En Algérie, on évoque souvent la voix que veut faire entendre le collectif «Nabni» avec pour ambition d’intervenir dans les débats économiques, les entreprises, les marchés… Quel regard portez-vous sur cette organisation et que peut-elle apporter au partenariat algéro-français?
Tout pays a besoin de clubs de réflexion, de think tank d’études et de prospectives, de lieux de construction commune de diagnostics et de propositions ; plus ils sont présents dans le débat citoyen, plus ce dernier y gagne en qualité et en sérieux. J’ai lu attentivement les travaux de Nabni qui réunit des personnalités aux parcours très différents ; ils enrichissent ma connaissance de l’Algérie et donc l’action que je mène. Il pourrait aussi être utile pour la France et l’Algérie d’accroître des réflexions sur des sujets communs, et notamment sur les domaines de la coopération, ses modes d’actions possibles, ses évolutions souhaitables, etc.

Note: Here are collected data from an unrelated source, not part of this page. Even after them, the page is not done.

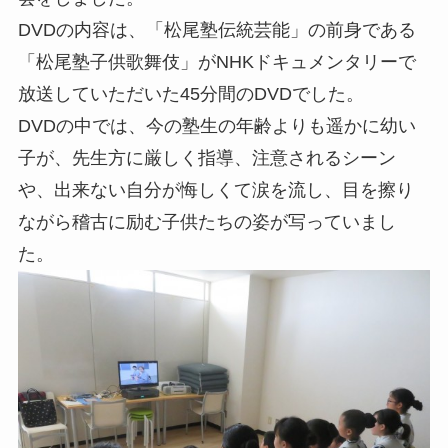
DVDの内容は、「松尾塾伝統芸能」の前身である
「松尾塾子供歌舞伎」がNHKドキュメンタリーで
放送していただいた45分間のDVDでした。
DVDの中では、今の塾生の年齢よりも遥かに幼い
子が、先生方に厳しく指導、注意されるシーン
や、出来ない自分が悔しくて涙を流し、目を擦り
ながら稽古に励む子供たちの姿が写っていまし
た。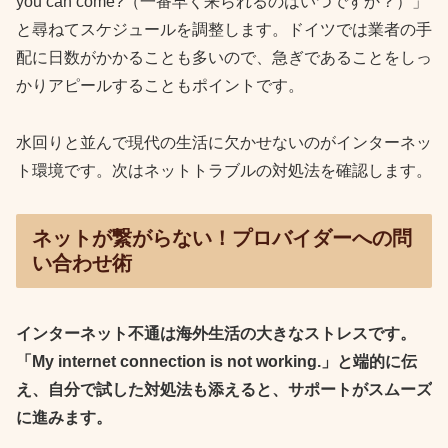
you can come?（一番早く来られるのはいつですか？）」
と尋ねてスケジュールを調整します。ドイツでは業者の手
配に日数がかかることも多いので、急ぎであることをしっ
かりアピールすることもポイントです。
水回りと並んで現代の生活に欠かせないのがインターネッ
ト環境です。次はネットトラブルの対処法を確認します。
ネットが繋がらない！プロバイダーへの問
い合わせ術
インターネット不通は海外生活の大きなストレスです。
「My internet connection is not working.」と端的に伝
え、自分で試した対処法も添えると、サポートがスムーズ
に進みます。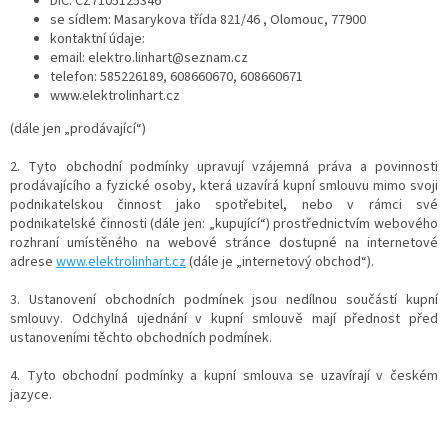
DIČ: CZ7105125346
se sídlem: Masarykova třída 821/46 , Olomouc, 77900
kontaktní údaje:
email: elektro.linhart@seznam.cz
telefon: 585226189, 608660670, 608660671
www.elektrolinhart.cz
(dále jen „prodávající“)
2. Tyto obchodní podmínky upravují vzájemná práva a povinnosti
prodávajícího a fyzické osoby, která uzavírá kupní smlouvu mimo svoji
podnikatelskou činnost jako spotřebitel, nebo v rámci své
podnikatelské činnosti (dále jen: „kupující“) prostřednictvím webového
rozhraní umístěného na webové stránce dostupné na internetové
adrese
www.elektrolinhart.cz
(dále je „internetový obchod“).
3. Ustanovení obchodních podmínek jsou nedílnou součástí kupní
smlouvy. Odchylná ujednání v kupní smlouvě mají přednost před
ustanoveními těchto obchodních podmínek.
4. Tyto obchodní podmínky a kupní smlouva se uzavírají v českém
jazyce.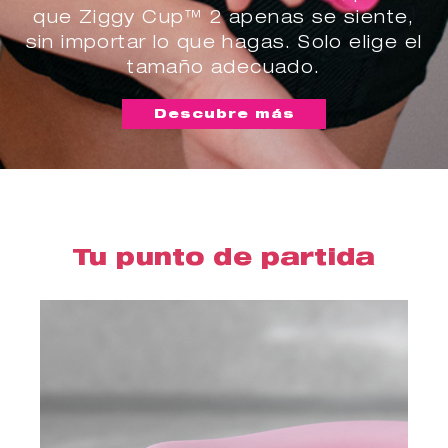
que Ziggy Cup™ 2 apenas se siente,
sin importar lo que hagas. Solo elige el
tamaño adecuado.
Descubre más
Tu punto de partida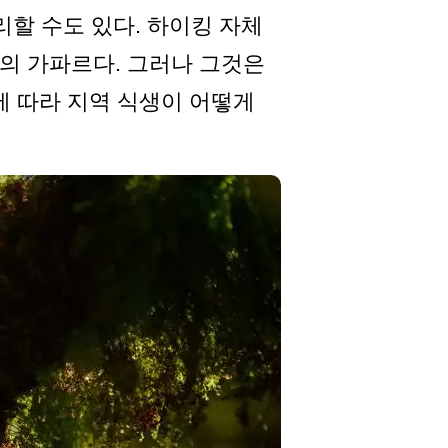
리할 수도 있다. 하이킹 자체
 거의 가파르다. 그러나 그것은
에 따라 지역 식생이 어떻게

Quels sont vos prochains rendez-vous dans le cadre du partenariat algéro-français et quels projets immédiats en direction de cette relation?
La préparation du prochain Comité mixte économique franco-algérien en octobre vraisemblablement, comme les deux années passées, respectivement à Paris et à Oran. Montrer que nous avons avancé sur les projets ayant fait l’objet de conventions, et sur de nouveaux projets de coopération. Il n’y a pas de petits ou de grands projets, chaque projet de partenariat constitue un lien de plus entre l’Algérie et la France. Et multiplier, comme je le fais depuis ma prise de fonction en juin 2013, les contacts dans les territoires français et algériens. Je serai d’ailleurs en Algérie à nouveau les 6 et 7 juillet prochains et à plusieurs reprises dès la rentrée en septembre.